The point is, AmEx’s generally affluent customers are typically able to shrug off economic woes. This stock’s sizable pullback is rooted in fear that’s mostly unmerited.

3. Apple

Finally, add Apple (AAPL 0.32%) to your list of Warren Buffett stocks to buy right now if there’s a little bit of money you’d like to put to long-term work.

Yes, Berkshire has been lightening up its stake in Apple since late 2023, culling its position to less than half of what it was then. Don’t lose perspective, though. Those sales followed a hefty run-up and then more than a year’s worth of stagnation. Buffett is bold and doesn’t mind a lack of diversification, but even he has limits. It’s also worth remembering that Apple is still Berkshire Hathaway’s single-biggest position, making up nearly one-fourth of the conglomerate’s total stock portfolio. That’s hardly an indication of concern about its future.

There’s a very specific reason you might want to dive into a position in Apple while shares are down 18% from December’s peak and trading at a multi-month low. That is, artificial intelligence (AI) could prove quite catalytic for this stock over the course of the next couple of years.

Admittedly, that doesn’t seem to be the case thus far. The iPhone 16 that became available in September is fully capable of running the Apple Intelligence assistant app that debuted in October. But interest has been lethargic.
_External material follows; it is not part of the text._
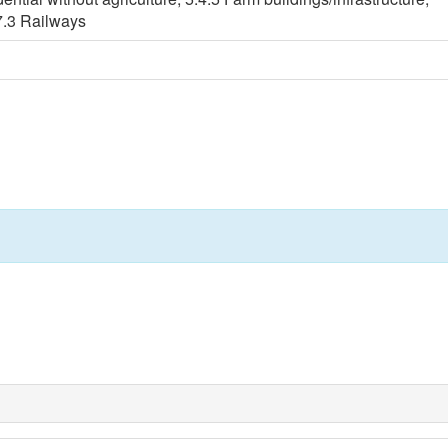
7.3 Railways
And the investing crowd is getting restless as a result.

As KeyBanc Capital Markets analyst Brandon Nispel recently noted, “With 2025 iPhone growth expectations now 1% (down from 7% just two quarters ago) and key catalysts around Apple Intelligence Siri upgrades now delayed, we think bulls will lose confidence in any upgrade cycle hope,” echoing the sentiment plenty of others are voicing about Apple’s AI business to date.
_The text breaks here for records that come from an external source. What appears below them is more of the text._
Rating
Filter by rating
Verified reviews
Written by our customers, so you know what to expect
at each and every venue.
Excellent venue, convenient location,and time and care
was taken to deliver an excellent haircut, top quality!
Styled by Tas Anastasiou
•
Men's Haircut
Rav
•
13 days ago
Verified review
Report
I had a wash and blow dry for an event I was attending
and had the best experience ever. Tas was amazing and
As the old adage goes, it’s darkest before dawn. So don’t give up hope here. If anything, now’s the time to dig in.

This might help: While the company’s consumer-facing artificial intelligence offerings haven’t really moved the needle much yet, there are analysts who still believe Apple’s day in the sun is coming. It was just never going to be now.

As Jefferies analyst Edison Lee explained late last year: “We like Apple Intelligence long term, as Apple is the only hardware-software integrated player that can leverage proprietary data to offer low-cost, personalized AI services. However, smartphone hardware needs rework before being capable of serious AI, likely by 2026/27.”

Veteran investors know that stocks have a knack for moving preemptively in anticipation of these kinds of causalities.